A medida tem efeitos práticos que vão além da preocupação ambiental. Em primeiro lugar, o etanol é mais barato que a gasolina pura, o que pode ajudar a segurar o preço nos postos de abastecimento. Em segundo, a maior participação de insumos nacionais diminui a vulnerabilidade externa, reduzindo os efeitos diretos de crises geopolíticas sobre a inflação no Brasil.
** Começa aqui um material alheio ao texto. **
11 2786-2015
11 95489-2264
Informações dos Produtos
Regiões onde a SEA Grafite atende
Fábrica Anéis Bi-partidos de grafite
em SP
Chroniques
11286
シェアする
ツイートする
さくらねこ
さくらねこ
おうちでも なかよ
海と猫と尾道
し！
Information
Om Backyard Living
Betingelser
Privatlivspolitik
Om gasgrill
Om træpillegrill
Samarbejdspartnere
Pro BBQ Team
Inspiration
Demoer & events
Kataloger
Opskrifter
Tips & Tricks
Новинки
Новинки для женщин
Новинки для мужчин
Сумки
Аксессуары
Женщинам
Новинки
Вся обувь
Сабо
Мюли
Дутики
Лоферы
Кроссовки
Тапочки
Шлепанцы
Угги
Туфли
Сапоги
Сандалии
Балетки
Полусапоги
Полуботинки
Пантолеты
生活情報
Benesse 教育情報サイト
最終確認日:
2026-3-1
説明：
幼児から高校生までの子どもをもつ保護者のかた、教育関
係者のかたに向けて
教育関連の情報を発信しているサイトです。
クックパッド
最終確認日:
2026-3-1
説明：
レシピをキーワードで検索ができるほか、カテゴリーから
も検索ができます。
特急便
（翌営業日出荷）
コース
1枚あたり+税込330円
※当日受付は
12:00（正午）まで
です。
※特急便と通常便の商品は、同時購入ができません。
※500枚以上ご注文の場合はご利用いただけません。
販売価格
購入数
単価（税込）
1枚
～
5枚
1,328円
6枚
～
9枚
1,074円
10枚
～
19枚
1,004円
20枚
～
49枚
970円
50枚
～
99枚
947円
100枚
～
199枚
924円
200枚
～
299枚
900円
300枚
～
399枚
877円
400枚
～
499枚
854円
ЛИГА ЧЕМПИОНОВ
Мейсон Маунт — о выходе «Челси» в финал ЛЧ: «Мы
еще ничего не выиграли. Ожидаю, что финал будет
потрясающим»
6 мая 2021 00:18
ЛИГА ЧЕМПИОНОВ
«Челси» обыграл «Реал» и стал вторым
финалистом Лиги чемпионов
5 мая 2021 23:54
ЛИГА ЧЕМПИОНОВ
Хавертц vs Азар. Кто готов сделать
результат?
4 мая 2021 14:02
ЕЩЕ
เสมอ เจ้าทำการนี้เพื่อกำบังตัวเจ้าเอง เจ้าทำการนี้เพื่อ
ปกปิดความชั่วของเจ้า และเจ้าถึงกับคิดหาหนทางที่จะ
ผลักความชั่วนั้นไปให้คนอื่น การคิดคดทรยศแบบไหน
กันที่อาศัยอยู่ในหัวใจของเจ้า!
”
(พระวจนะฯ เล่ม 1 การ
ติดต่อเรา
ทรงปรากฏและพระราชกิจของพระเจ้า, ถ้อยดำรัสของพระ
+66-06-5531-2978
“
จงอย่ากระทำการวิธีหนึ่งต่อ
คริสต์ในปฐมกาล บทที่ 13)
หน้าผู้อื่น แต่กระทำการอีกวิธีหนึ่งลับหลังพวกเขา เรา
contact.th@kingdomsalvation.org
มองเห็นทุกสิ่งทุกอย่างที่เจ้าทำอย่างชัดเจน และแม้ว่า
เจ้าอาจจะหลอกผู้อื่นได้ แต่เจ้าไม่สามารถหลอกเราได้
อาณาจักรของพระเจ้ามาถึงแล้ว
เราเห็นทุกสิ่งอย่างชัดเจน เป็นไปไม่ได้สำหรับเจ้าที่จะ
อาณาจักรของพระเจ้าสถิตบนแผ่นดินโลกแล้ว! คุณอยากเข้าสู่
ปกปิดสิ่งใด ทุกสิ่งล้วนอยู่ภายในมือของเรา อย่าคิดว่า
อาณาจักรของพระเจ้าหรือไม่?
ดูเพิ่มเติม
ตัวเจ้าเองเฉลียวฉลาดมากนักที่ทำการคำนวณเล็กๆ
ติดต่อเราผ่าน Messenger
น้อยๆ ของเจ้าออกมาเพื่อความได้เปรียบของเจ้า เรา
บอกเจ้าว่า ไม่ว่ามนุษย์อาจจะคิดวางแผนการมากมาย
Com o barril de petróleo em alta e estimativas apontando que cada 10% de aumento no preço do petróleo pode elevar a inflação brasileira em 0,2 ponto percentual, a movimentação do governo também atua como estratégia para estabilizar a economia em um cenário global instável. O temor é que conflitos como o entre Irã e Israel afetem o fluxo de petróleo pelo Estreito de Ormuz, o que geraria reflexos imediatos nos preços.
Do ponto de vista político, a decisão busca ainda demonstrar ação rápida diante de pressões econômicas e sociais. Com os combustíveis pesando no orçamento das famílias e no transporte de mercadorias, o governo tenta evitar que os efeitos internacionais sejam sentidos diretamente pela população em curto prazo.
Além disso, o fortalecimento da produção de biocombustíveis estimula a cadeia agrícola e industrial interna, especialmente em estados produtores de cana-de-açúcar e soja. Isso reforça o discurso de valorização de soluções sustentáveis e autossuficientes em energia, sem abrir mão de medidas econômicas de impacto.
A nova composição dos combustíveis também será acompanhada por campanhas de orientação e fiscalização para garantir o cumprimento das novas diretrizes, que devem entrar em vigor rapidamente. A meta, no entanto, é que essa antecipação não seja temporária, mas sim um passo adiantado da transição energética brasileira.